Note that a value can have multiple types. For instance, in the example above, any `Vec3` or also a `Point3` with `W=0` (an infinite point). The types thus form a Venn diagram.

These types will be combined against each other for all operations, unary (like the dual) as well as binary (multiplication, dot product, wedge, regressive, ...). The generator will notice what dimensions (blades) will be the output, and deduce a type name form that. For instance, `Point3 ^ Point3 -> Line3` (wedging two points gives you the line that goes through both points) or `Plane V Line3 -> Point3` (the antiwedge of a plane and a line is the point where the plane and line interesect).

# A very brief introduction to Geometric Algebra
As a programmer, my view of Geometric Algebra is as a type safe superset of linear algebra that unifies many differents parts of the standard 3D programming toolset into one theory. Using GA we can combine vectors, points, plücker lines, planes, translators, rotors (quaternions) and motors (dual quaternions) into one framework. This library generates the code for these primitves and all valid operations you can do using them.

## Notation

Geometric Algebra (GA) is great and very general. We will focus first on the interesting subset of 3D Projective Geometric Algebra (PGA). This is where you denote point and vectors with an extra projective dimension `w` and define `w=0` as directions and `w=1` as cartesian coordinates. Thus a vector is expressed as `[x, y, z, w]`.

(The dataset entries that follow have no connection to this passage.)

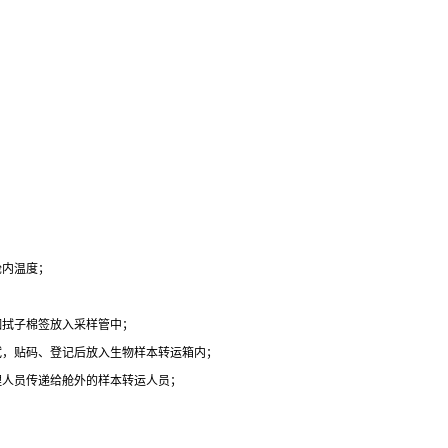
舱内温度；
咽拭子棉签放入采样管中；
拭，贴码、登记后放入生物样本转运箱内；
理人员传递给舱外的样本转运人员；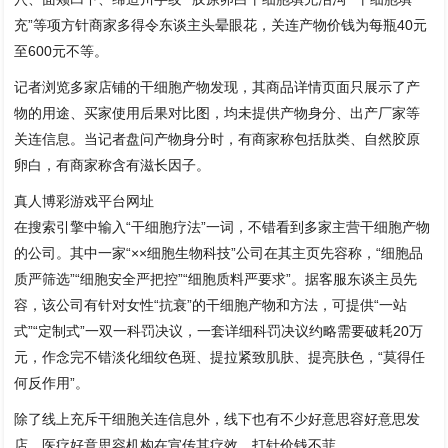
充”等项方针商家多得令东谈主头晕眼花，关连产物价钱为每瓶40元
至600元不等。
记者浏览多家店铺的干细胞产物发现，其商品详情页面只展示了产
物的用途、买家使用后果对比图，均未提供产物身分、出产厂家等
关连信息。当记者盘问产物身分时，有商家称包括肽类、自然胶原
卵白，有商家称含有滋长因子。
真人博彩游戏平台网址
在搜索引擎中输入“干细胞疗法”一词，不错看到多家主营干细胞产物
的公司。其中一家“××细胞生物科技”公司在其主页先容称，“细胞品
质严筛选”“细胞安全严把控”“细胞质料严要求”。据客服东谈主员先
容，该公司有针对女性“抗衰”的干细胞产物和方法，可提供“一站
式”“定制式”一双一科罚决议，一套详细科罚决议约略需要破耗20万
元，作念完不错淡化细纹色斑、提拉紧致肌肤、提亮肤色，“莫得任
何反作用”。
除了线上充斥干细胞关连信息外，线下也有不少好意思容好意思发
店、医疗好意思容机构在宣传其疗效，打针价钱不菲。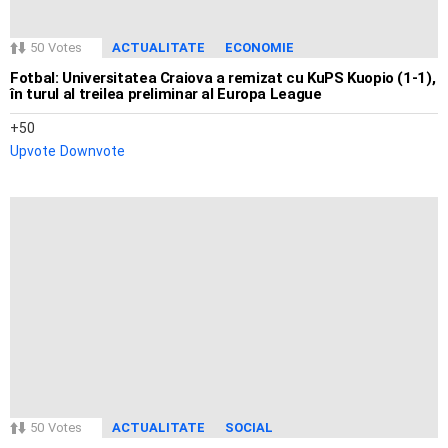
50
Votes
ACTUALITATE
ECONOMIE
Fotbal: Universitatea Craiova a remizat cu KuPS Kuopio (1-1),
în turul al treilea preliminar al Europa League
50
Upvote
Downvote
50
Votes
ACTUALITATE
SOCIAL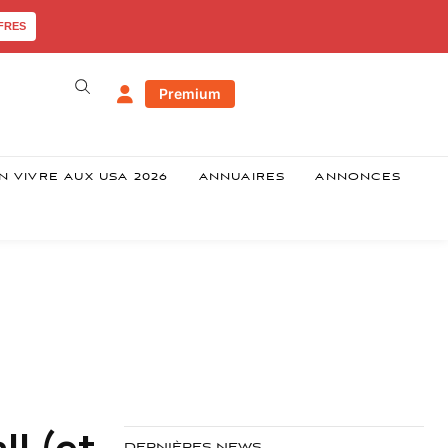
FRES
Premium
N VIVRE AUX USA 2026
ANNUAIRES
ANNONCES
ll (et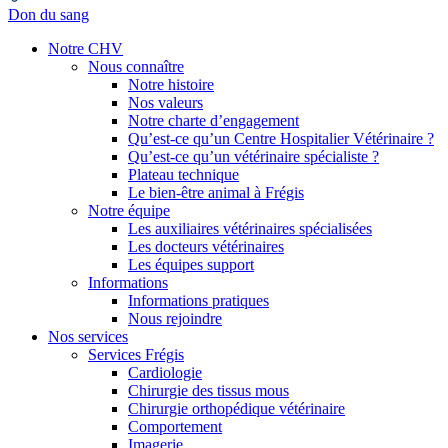
Don du sang
Notre CHV
Nous connaître
Notre histoire
Nos valeurs
Notre charte d’engagement
Qu’est-ce qu’un Centre Hospitalier Vétérinaire ?
Qu’est-ce qu’un vétérinaire spécialiste ?
Plateau technique
Le bien-être animal à Frégis
Notre équipe
Les auxiliaires vétérinaires spécialisées
Les docteurs vétérinaires
Les équipes support
Informations
Informations pratiques
Nous rejoindre
Nos services
Services Frégis
Cardiologie
Chirurgie des tissus mous
Chirurgie orthopédique vétérinaire
Comportement
Imagerie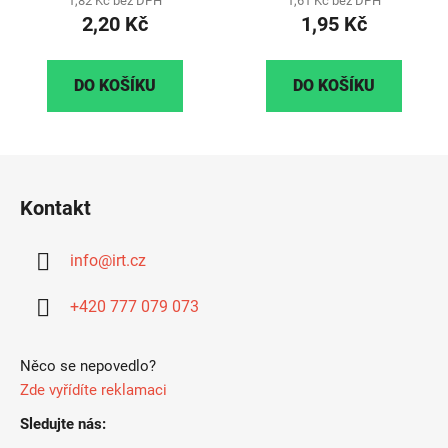
1,82 Kč bez DPH
1,61 Kč bez DPH
2,20 Kč
1,95 Kč
DO KOŠÍKU
DO KOŠÍKU
Z
á
Kontakt
p
a
info
@
irt.cz
t
í
+420 777 079 073
Něco se nepovedlo?
Zde vyřídíte reklamaci
Sledujte nás:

In textbook geometric algebra, the base vectors are given the names `e1/e2/e3/e4` (or sometimes `e0/e1/e2/e3`). Due to this unfamiliarity and inconsistency I prefer to simply rename them to the familiar names `X/Y/Z/W`.

So, I use this notations:

2D PGA:

| Class | Blades | Description | |
| --------- | --------- | ----------- | -- |
| Scalar | S | Numbers | The set of real numbers
| Vectors | X Y W | Directions | Orthogonal dimensions in projective space
| Bivectors | YW WX XY | Lines | Orthogonal planes with normals `X Y W`
| Trivector | XYW | Area |

I will use lower case letters for `x,y,z,w` for values (e.g. `3.14`) and upper case letters `X,Y,Z,W` for the basis vectors, which can be thought of as the *type* of the value.

## Vectors and planes
Consider two arrows on the ground, both with heir names engraved on them: `e` and `n`, and they happen to be pointing east and north. What can you do with two arrows?

```
e ^
------> |
n|
|
```

One thing you can do with them, is to stick them together at their bases. We call this *wedging*:

```
^
|
n|
+------>
e
```

In geometric algebra, we write this as `n^e`. If one arrow has length 2 and the other length 3 we get `2N^3E` = 6N^E = 6NE`. This represents the plane spanned by the two vectors, with the magnitude representing the area of the parallelogram spanned by the vectors.

## Thinking in geometric algebra.
The value `x` means "How much along the `X` axis?".

`XY`: How much area do I have in the plane spanned by `XY` plane, i.e. the plane pointing along the positive `Z` axis.

Say you have three orthogonal vectors which are the sides of a cube. What is the volume of them together?

Classical thinking would get you `|v0|*|v1|*|v2|`. In GA, you instead think of the dimensions involved.

Each vector has three scalars: `{x: X, y: Y, z: Z}` (`w=0` since these are directions).
We want to get to the volume, which has dimension `XYZ`. We want to from low dimension (directions) to a higher one (volume), so what do we do? We wedge them together! Wedging is joining many lower-dimensions things (lines) into one higher dimension things (volume). So the answer is `v0^v1^v2`. And then you are done!